Criticism of Jordan’s Royal family usually comes with a three-year prison sentence, but defiance of such draconian policies is sweeping through the Middle East.
Most recently, Queen Rania has become the target of political dissension. Last September she threw a “colossal” “lavish” party in Wadi Rum to mark her 40th birthday, winning herself harsh criticism.
“They do not like the queen’s lifestyle and overexposure, especially on local political appointments,” human rights activist Labib Qamhawi told AFP.
Representing 40 percent of Jordan’s population, the statement urged the “trial of the corrupt who have looted the country and public funds, regardless of who they are and irrespective of their rank and importance,” according to AFP.
They compared Queen Rania to Ben Ali’s wife, and accuse her of boosting her own interests against the will of Jordanians and Hashemites.
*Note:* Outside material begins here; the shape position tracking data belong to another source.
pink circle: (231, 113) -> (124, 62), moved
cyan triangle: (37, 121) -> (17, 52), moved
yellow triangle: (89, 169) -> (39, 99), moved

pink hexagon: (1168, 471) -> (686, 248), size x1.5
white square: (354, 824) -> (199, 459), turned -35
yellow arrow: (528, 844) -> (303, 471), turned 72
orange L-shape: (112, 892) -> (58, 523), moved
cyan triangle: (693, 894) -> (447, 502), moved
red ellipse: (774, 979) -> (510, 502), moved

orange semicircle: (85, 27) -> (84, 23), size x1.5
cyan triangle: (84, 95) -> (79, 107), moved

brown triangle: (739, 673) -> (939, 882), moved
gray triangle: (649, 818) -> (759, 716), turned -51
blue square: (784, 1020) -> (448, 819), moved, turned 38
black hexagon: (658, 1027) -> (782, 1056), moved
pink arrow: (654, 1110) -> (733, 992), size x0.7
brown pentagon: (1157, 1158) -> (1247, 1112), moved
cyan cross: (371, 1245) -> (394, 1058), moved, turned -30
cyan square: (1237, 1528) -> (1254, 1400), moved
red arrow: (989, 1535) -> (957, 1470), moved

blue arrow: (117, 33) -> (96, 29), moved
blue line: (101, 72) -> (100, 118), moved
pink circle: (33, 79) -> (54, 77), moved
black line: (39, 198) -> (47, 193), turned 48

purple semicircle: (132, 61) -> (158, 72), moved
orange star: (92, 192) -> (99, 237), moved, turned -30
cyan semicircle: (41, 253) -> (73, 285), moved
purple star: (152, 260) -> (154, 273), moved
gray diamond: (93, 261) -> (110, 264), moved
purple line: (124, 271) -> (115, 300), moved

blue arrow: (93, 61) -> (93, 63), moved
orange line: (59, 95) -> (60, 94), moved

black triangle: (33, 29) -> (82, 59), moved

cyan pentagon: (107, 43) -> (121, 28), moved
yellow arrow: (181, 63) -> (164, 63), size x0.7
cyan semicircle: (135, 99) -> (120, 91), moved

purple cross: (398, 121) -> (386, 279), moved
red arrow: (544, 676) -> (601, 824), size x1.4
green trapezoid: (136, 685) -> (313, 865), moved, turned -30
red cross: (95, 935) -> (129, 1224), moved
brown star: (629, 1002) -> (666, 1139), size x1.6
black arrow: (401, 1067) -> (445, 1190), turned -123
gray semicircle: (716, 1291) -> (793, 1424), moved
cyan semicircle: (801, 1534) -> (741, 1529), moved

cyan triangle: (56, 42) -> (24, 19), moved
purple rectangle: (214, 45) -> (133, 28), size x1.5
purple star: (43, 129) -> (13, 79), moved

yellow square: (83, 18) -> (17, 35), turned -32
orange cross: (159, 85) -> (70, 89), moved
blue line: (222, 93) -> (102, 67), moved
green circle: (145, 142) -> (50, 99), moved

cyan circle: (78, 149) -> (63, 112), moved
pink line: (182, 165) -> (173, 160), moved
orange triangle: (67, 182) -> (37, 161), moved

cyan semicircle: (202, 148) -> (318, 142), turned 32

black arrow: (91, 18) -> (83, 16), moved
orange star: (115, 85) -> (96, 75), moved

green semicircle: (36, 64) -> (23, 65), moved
Ominously, the group threatened an uprising similar to those which toppled both the oppressive Egyptian and Tunisian regimes over the last several weeks.
Washington Post readers are split over their opinion. Supporters claim that Queen Rania’s outspoken style and international acclaim are to cause for conservative criticism in a society where women are typically expected to defer to their male counterparts. Opponents call her the “King’s expensive wife.”
A country with few high-profile environmental voices, we will be keeping a close eye on whether Jordanians will take up the baton passed by Algerian, Egyptian, Tunisian and now Yemini protesters.